Mais je crois que si je suis effectivement assez éloigné de certaines conceptions chrétiennes de Dieu et de Jésus-Christ, je suis au moins aussi éloigné de la conception chrétienne qu’un humain doit avoir de lui-même et de sa condition. Je ne crois plus que ce qui me définit essentiellement par rapport à moi-même et par rapport à Dieu, c’est d’abord et avant tout d’être un pécheur qui a besoin d’être sauvé et réconcilié avec son Père. Du coup, je ne crois plus que telle soit la fonction essentielle de Jésus-Christ par rapport à Dieu et par rapport à moi, et je ne crois plus que l’attribut essentiel de Dieu serait d’être « un-Père-dont-je-serais-séparé-et-avec-qui-je-devrais-être-réconciliié ». Jésus-Christ et Dieu ont pour moi d’autres titres. Sont-ils plus valables ? Sont-ils plus chrétiens ? Je ne le sais pas avec certitude. »

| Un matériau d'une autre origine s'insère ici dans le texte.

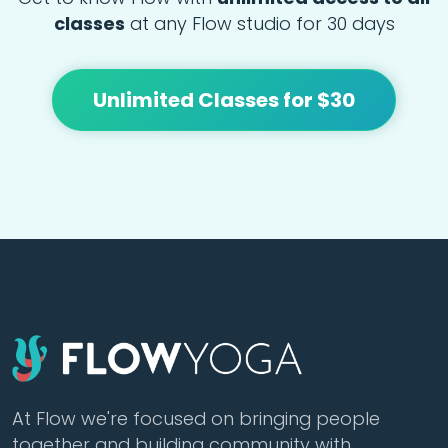
classes
at any Flow studio for 30 days
Unlimited Classes for $30
At Flow we're focused on bringing people
together and building community with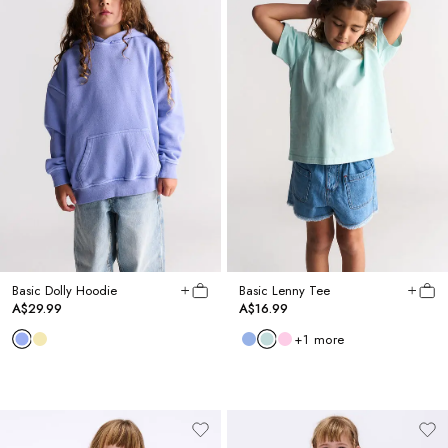
Basic Dolly Hoodie
Basic Lenny Tee
A$29.99
A$16.99
+
1
more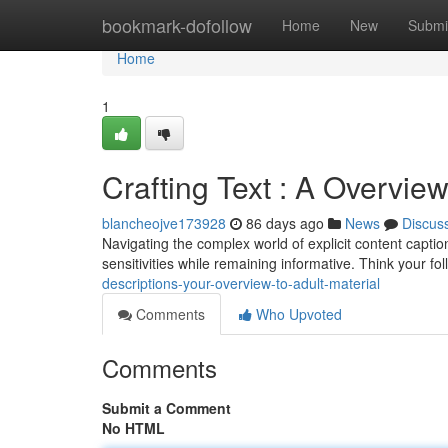
Home
bookmark-dofollow
Home
New
Submi
Home
1
Crafting Text : A Overview
blancheojve173928
86 days ago
News
Discus
Navigating the complex world of explicit content caption
sensitivities while remaining informative. Think your f
descriptions-your-overview-to-adult-material
Comments
Who Upvoted
Comments
Submit a Comment
No HTML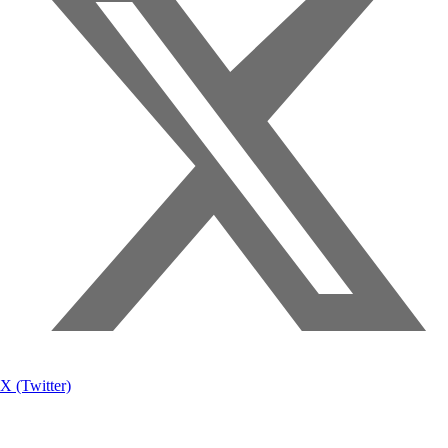
X (Twitter)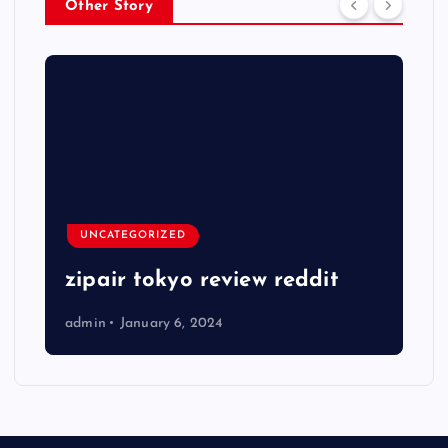
Other Story
UNCATEGORIZED
zipair tokyo review reddit
admin
January 6, 2024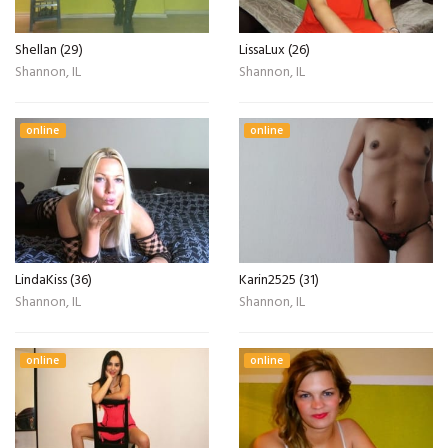
Shellan (29)
LissaLux (26)
Shannon, IL
Shannon, IL
online
online
LindaKiss (36)
Karin2525 (31)
Shannon, IL
Shannon, IL
online
online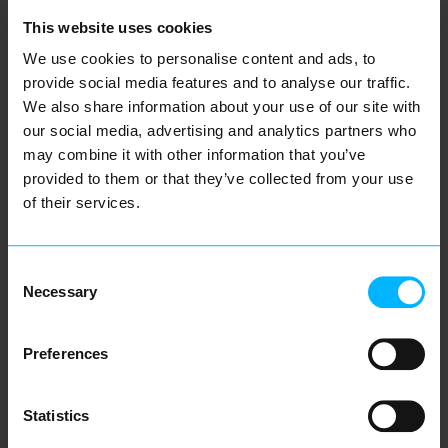
This website uses cookies
We use cookies to personalise content and ads, to
OUR LOCATIONS
provide social media features and to analyse our traffic.
We also share information about your use of our site with
our social media, advertising and analytics partners who
Come and visit us at one of our offices
may combine it with other information that you’ve
provided to them or that they’ve collected from your use
of their services.
Smart energy starts here - at
Consent
every Eneve location.
Necessary
Selection
Preferences
HQ Utrecht Netherlands
Orteliuslaan 893, 3528 BE Utrecht
Statistics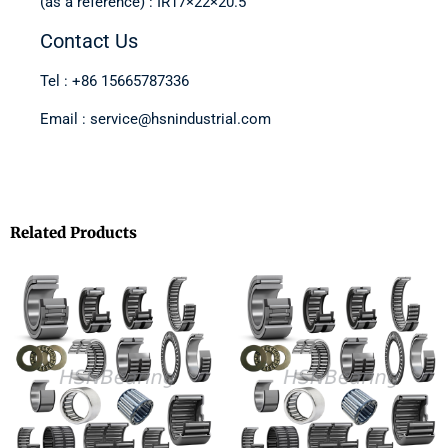
(as a reference) : IR17×22×20.5
Contact Us
Tel : +86 15665787336
Email : service@hsnindustrial.com
Related Products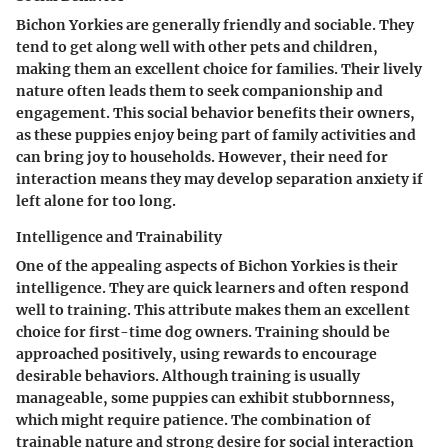
Bichon Yorkies are generally friendly and sociable. They
tend to get along well with other pets and children,
making them an excellent choice for families. Their lively
nature often leads them to seek companionship and
engagement. This social behavior benefits their owners,
as these puppies enjoy being part of family activities and
can bring joy to households. However, their need for
interaction means they may develop separation anxiety if
left alone for too long.
Intelligence and Trainability
One of the appealing aspects of Bichon Yorkies is their
intelligence. They are quick learners and often respond
well to training. This attribute makes them an excellent
choice for first-time dog owners. Training should be
approached positively, using rewards to encourage
desirable behaviors. Although training is usually
manageable, some puppies can exhibit stubbornness,
which might require patience. The combination of
trainable nature and strong desire for social interaction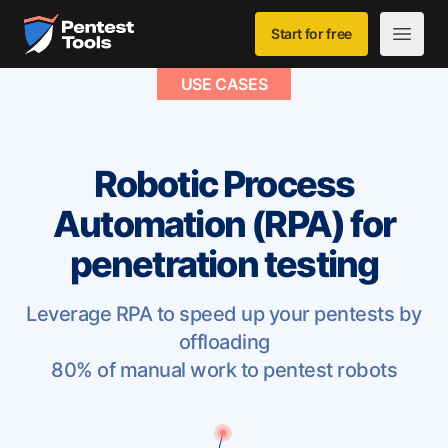
Skip to main content
Home
Start for free
Open m
USE CASES
Robotic Process
Automation (RPA) for
penetration testing
Leverage RPA to speed up your pentests by
offloading
80% of manual work to pentest robots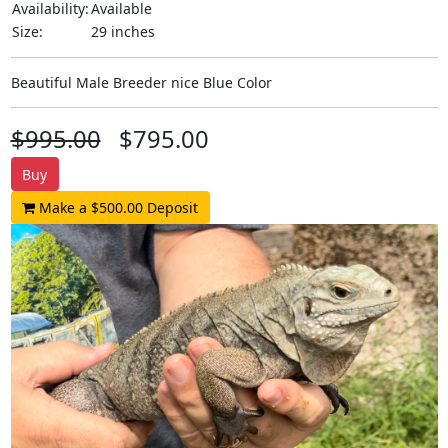
Availability:
Available
Size:
29 inches
Beautiful Male Breeder nice Blue Color
$995.00
$795.00
Buy
Make a $500.00 Deposit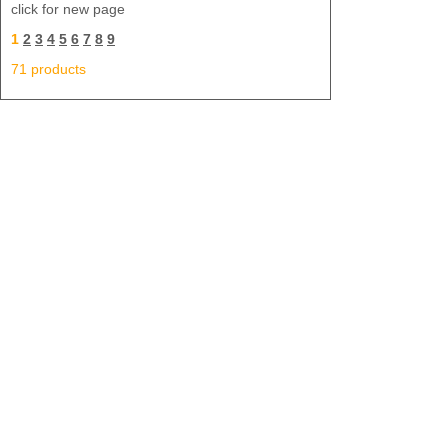
click for new page
1
2
3
4
5
6
7
8
9
71 products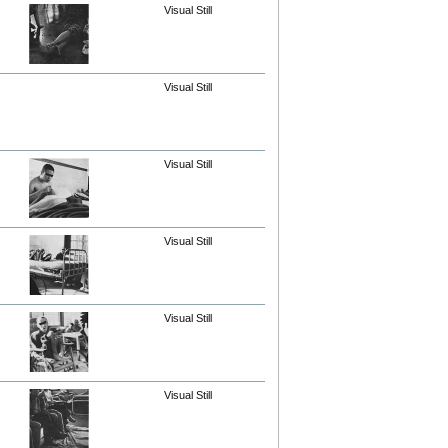
Visual Still
Visual Still
Visual Still
Visual Still
Visual Still
Visual Still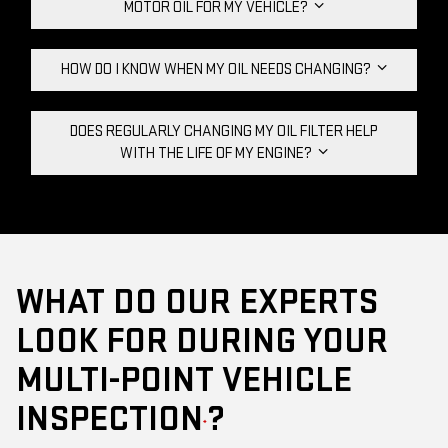
MOTOR OIL FOR MY VEHICLE?
HOW DO I KNOW WHEN MY OIL NEEDS CHANGING?
DOES REGULARLY CHANGING MY OIL FILTER HELP
WITH THE LIFE OF MY ENGINE?
WHAT DO OUR EXPERTS
LOOK FOR DURING YOUR
MULTI-POINT VEHICLE
INSPECTION
?
*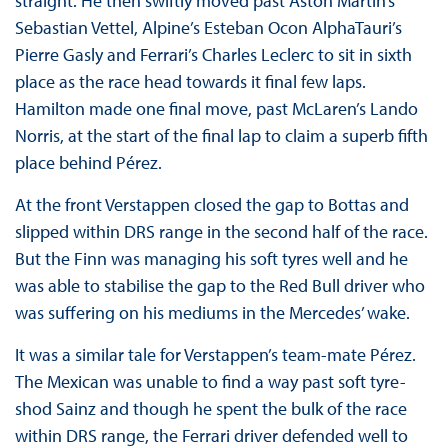
straight. He then swiftly moved past Aston Martin’s
Sebastian Vettel, Alpine’s Esteban Ocon AlphaTauri’s
Pierre Gasly and Ferrari’s Charles Leclerc to sit in sixth
place as the race head towards it final few laps.
Hamilton made one final move, past McLaren’s Lando
Norris, at the start of the final lap to claim a superb fifth
place behind Pérez.
At the front Verstappen closed the gap to Bottas and
slipped within DRS range in the second half of the race.
But the Finn was managing his soft tyres well and he
was able to stabilise the gap to the Red Bull driver who
was suffering on his mediums in the Mercedes’ wake.
It was a similar tale for Verstappen’s team-mate Pérez.
The Mexican was unable to find a way past soft tyre-
shod Sainz and though he spent the bulk of the race
within DRS range, the Ferrari driver defended well to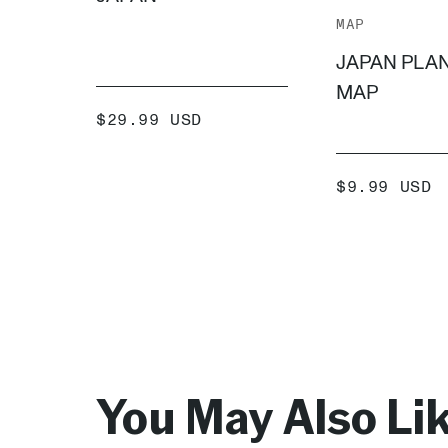
MAP
JAPAN PLA
MAP
SALE
$29.99 USD
PRICE
ADD +
SALE
$9.99 USD
PRICE
ADD
You May Also Li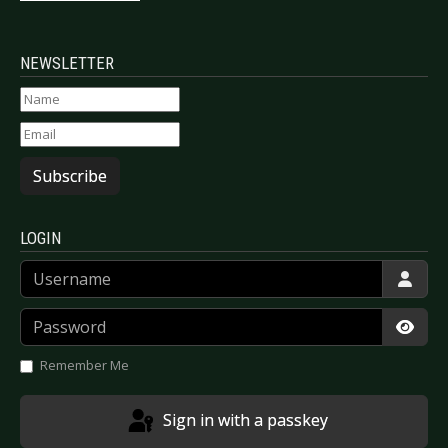
NEWSLETTER
Subscribe
LOGIN
Username
Password
Show
Remember Me
Sign in with a passkey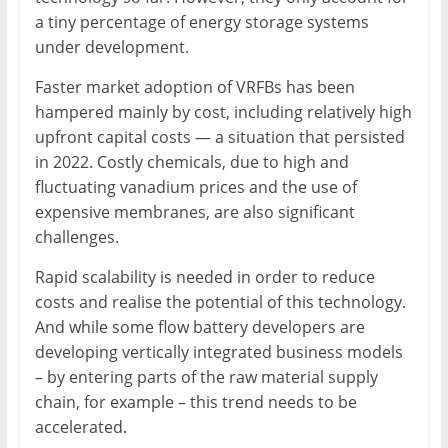
a tiny percentage of energy storage systems
under development.
Faster market adoption of VRFBs has been
hampered mainly by cost, including relatively high
upfront capital costs — a situation that persisted
in 2022. Costly chemicals, due to high and
fluctuating vanadium prices and the use of
expensive membranes, are also significant
challenges.
Rapid scalability is needed in order to reduce
costs and realise the potential of this technology.
And while some flow battery developers are
developing vertically integrated business models
– by entering parts of the raw material supply
chain, for example – this trend needs to be
accelerated.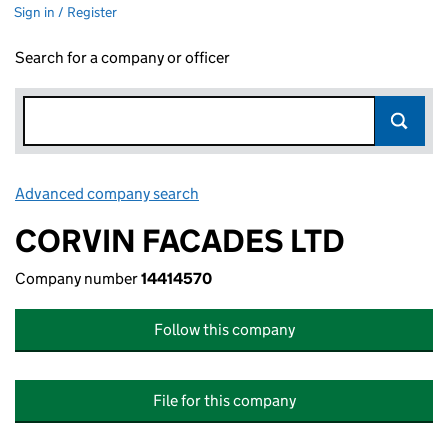
Sign in / Register
Search for a company or officer
Advanced company search
Link opens in new window
CORVIN FACADES LTD
Company number
14414570
Follow this company
File for this company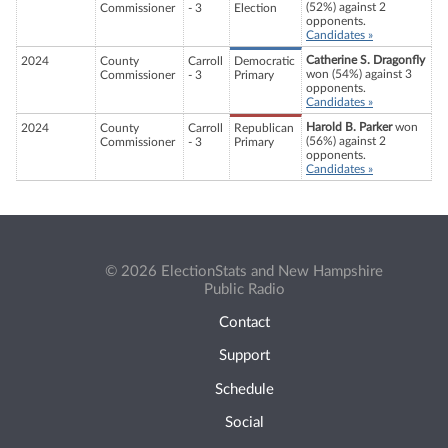
(52%) against 2
Commissioner
- 3
Election
opponents.
Candidates »
Catherine S. Dragonfly
2024
County
Carroll
Democratic
won (54%) against 3
Commissioner
- 3
Primary
opponents.
Candidates »
Harold B. Parker
won
2024
County
Carroll
Republican
(56%) against 2
Commissioner
- 3
Primary
opponents.
Candidates »
© 2026 ElectionStats and New Hampshire
Public Radio
Contact
Support
Schedule
Social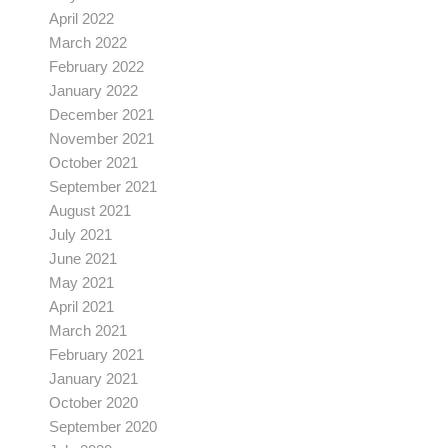
April 2022
March 2022
February 2022
January 2022
December 2021
November 2021
October 2021
September 2021
August 2021
July 2021
June 2021
May 2021
April 2021
March 2021
February 2021
January 2021
October 2020
September 2020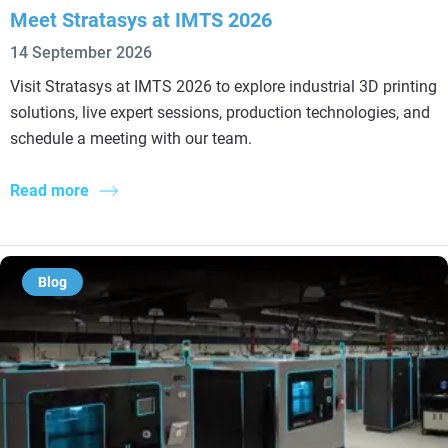
Meet Stratasys at IMTS 2026
14 September 2026
Visit Stratasys at IMTS 2026 to explore industrial 3D printing
solutions, live expert sessions, production technologies, and
schedule a meeting with our team.
Read more
Blog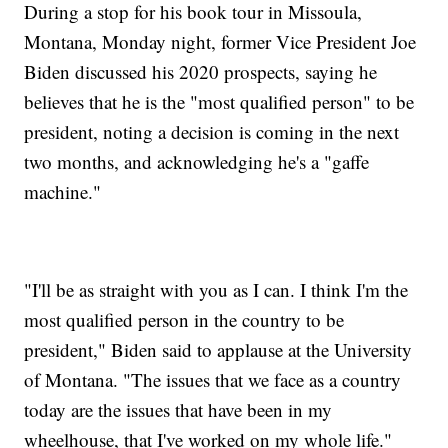
During a stop for his book tour in Missoula,
Montana, Monday night, former Vice President Joe
Biden discussed his 2020 prospects, saying he
believes that he is the "most qualified person" to be
president, noting a decision is coming in the next
two months, and acknowledging he's a "gaffe
machine."
"I'll be as straight with you as I can. I think I'm the
most qualified person in the country to be
president," Biden said to applause at the University
of Montana. "The issues that we face as a country
today are the issues that have been in my
wheelhouse, that I've worked on my whole life."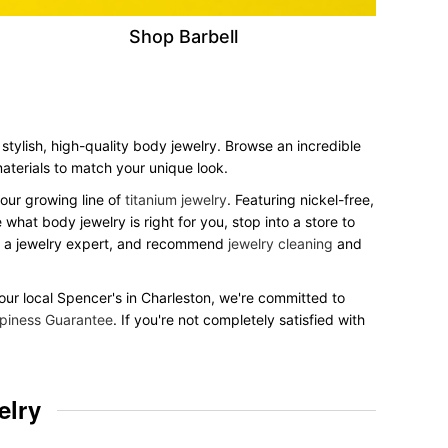
Shop Barbell
stylish, high-quality body jewelry. Browse an incredible
 materials to match your unique look.
our growing line of
titanium jewelry
. Featuring nickel-free,
what body jewelry is right for you, stop into a store to
to a jewelry expert, and recommend
jewelry cleaning
and
 your local Spencer's in Charleston, we're committed to
piness Guarantee
. If you're not completely satisfied with
elry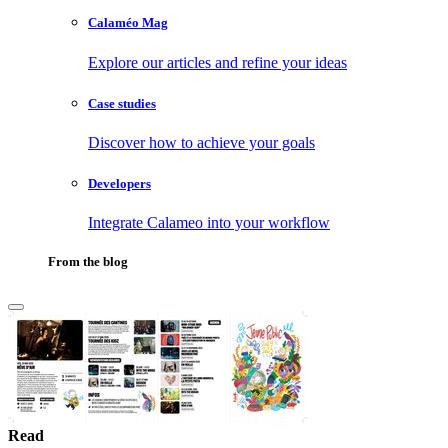
Calaméo Mag
Explore our articles and refine your ideas
Case studies
Discover how to achieve your goals
Developers
Integrate Calameo into your workflow
From the blog
Read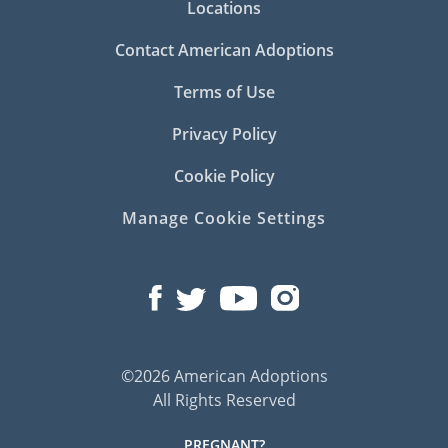
Locations
Contact American Adoptions
Terms of Use
Privacy Policy
Cookie Policy
Manage Cookie Settings
©2026 American Adoptions
All Rights Reserved
PREGNANT?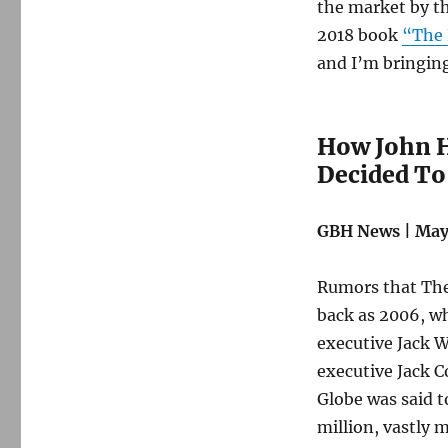
The
the market by th
Boston
2018 book
“The 
Globe
and I’m bringing
How John H
Decided To
GBH News | May 
Rumors that The 
back as 2006, wh
executive Jack W
executive Jack C
Globe was said 
million, vastly 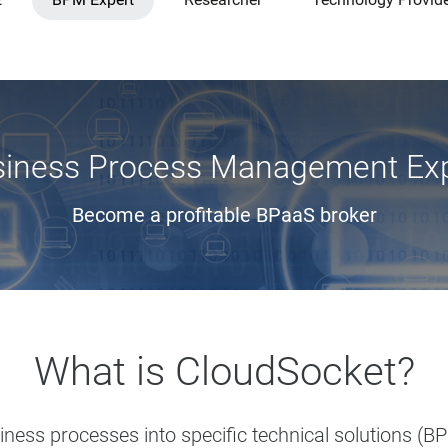
iness Process Management Ex
Become a profitable BPaaS broker
What is CloudSocket?
ess processes into specific technical solutions (BP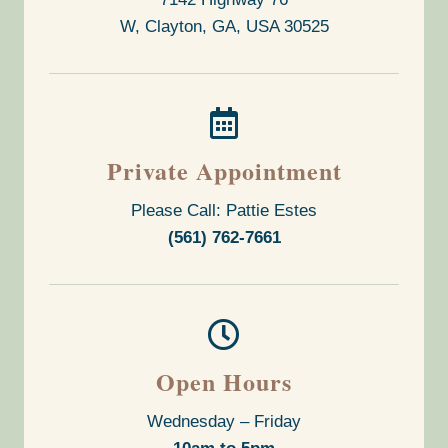
W, Clayton, GA, USA
30525

Private Appointment
Please Call: Pattie Estes
(561) 762-7661

Open Hours
Wednesday – Friday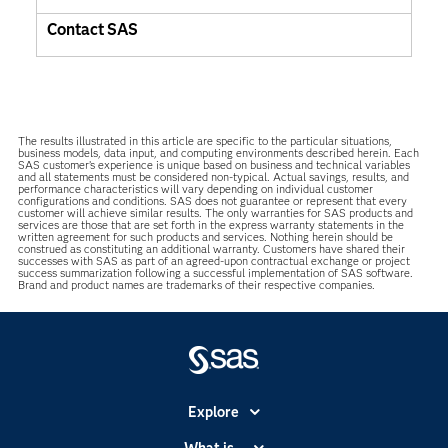
Contact SAS
The results illustrated in this article are specific to the particular situations,
business models, data input, and computing environments described herein. Each
SAS customer’s experience is unique based on business and technical variables
and all statements must be considered non-typical. Actual savings, results, and
performance characteristics will vary depending on individual customer
configurations and conditions. SAS does not guarantee or represent that every
customer will achieve similar results. The only warranties for SAS products and
services are those that are set forth in the express warranty statements in the
written agreement for such products and services. Nothing herein should be
construed as constituting an additional warranty. Customers have shared their
successes with SAS as part of an agreed-upon contractual exchange or project
success summarization following a successful implementation of SAS software.
Brand and product names are trademarks of their respective companies.
Explore
Accessibility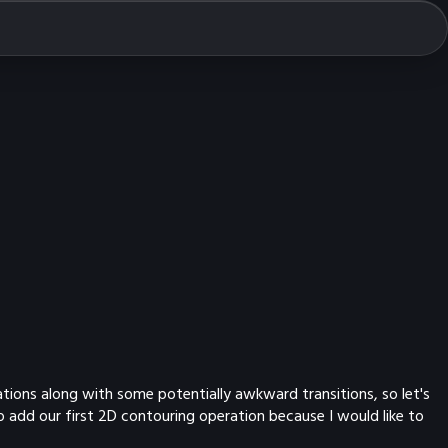
ations along with some potentially awkward transitions, so let's
o add our first 2D contouring operation because I would like to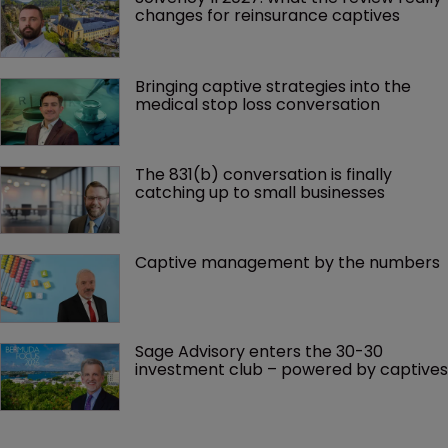
changes for reinsurance captives
Bringing captive strategies into the 
medical stop loss conversation
The 831(b) conversation is finally 
catching up to small businesses
Captive management by the numbers
Sage Advisory enters the 30-30 
investment club – powered by captives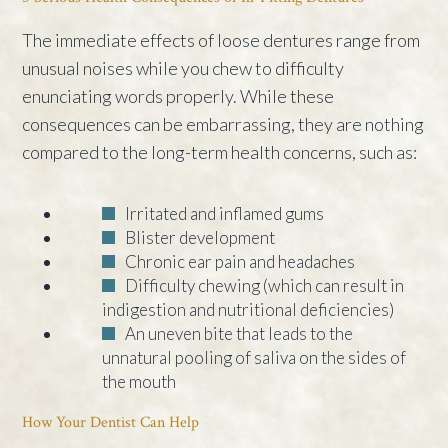
The immediate effects of loose dentures range from
unusual noises while you chew to difficulty
enunciating words properly. While these
consequences can be embarrassing, they are nothing
compared to the long-term health concerns, such as:
Irritated and inflamed gums
Blister development
Chronic ear pain and headaches
Difficulty chewing (which can result in
indigestion and nutritional deficiencies)
An uneven bite that leads to the
unnatural pooling of saliva on the sides of
the mouth
How Your Dentist Can Help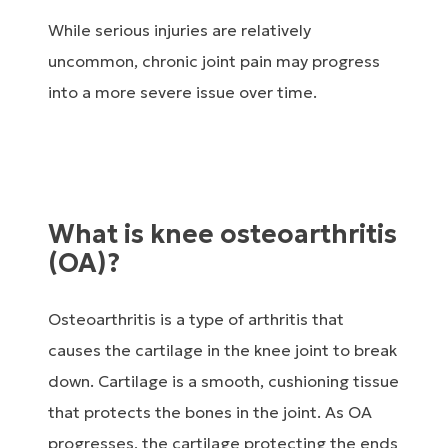
While serious injuries are relatively
uncommon, chronic joint pain may progress
into a more severe issue over time.
What is knee osteoarthritis
(OA)?
Osteoarthritis is a type of arthritis that
causes the cartilage in the knee joint to break
down. Cartilage is a smooth, cushioning tissue
that protects the bones in the joint. As OA
progresses, the cartilage protecting the ends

Jacques Pohier fait enfin remarquer que certains psychanalystes ont tort de trop sous-estimer plusieurs ouvrages de Freud sur la religion. Certes L’avenir d’une illusion, par exemple, n’est pas un de ses plus grands livres. Certes, Moïse et le monothéisme – déjà plus apprécié – n’est pas parfait. Mais le peu qu’il sait de la psychanalyse et l’un peu moins que je sais de la théologie et de la religion vécue, font que j’estime qu’il ne faut pas prendre à la légère ce que dit Freud du système chrétien en matière de culpabilité et de la façon dont il a transformé une religion du Père en religion du Fils.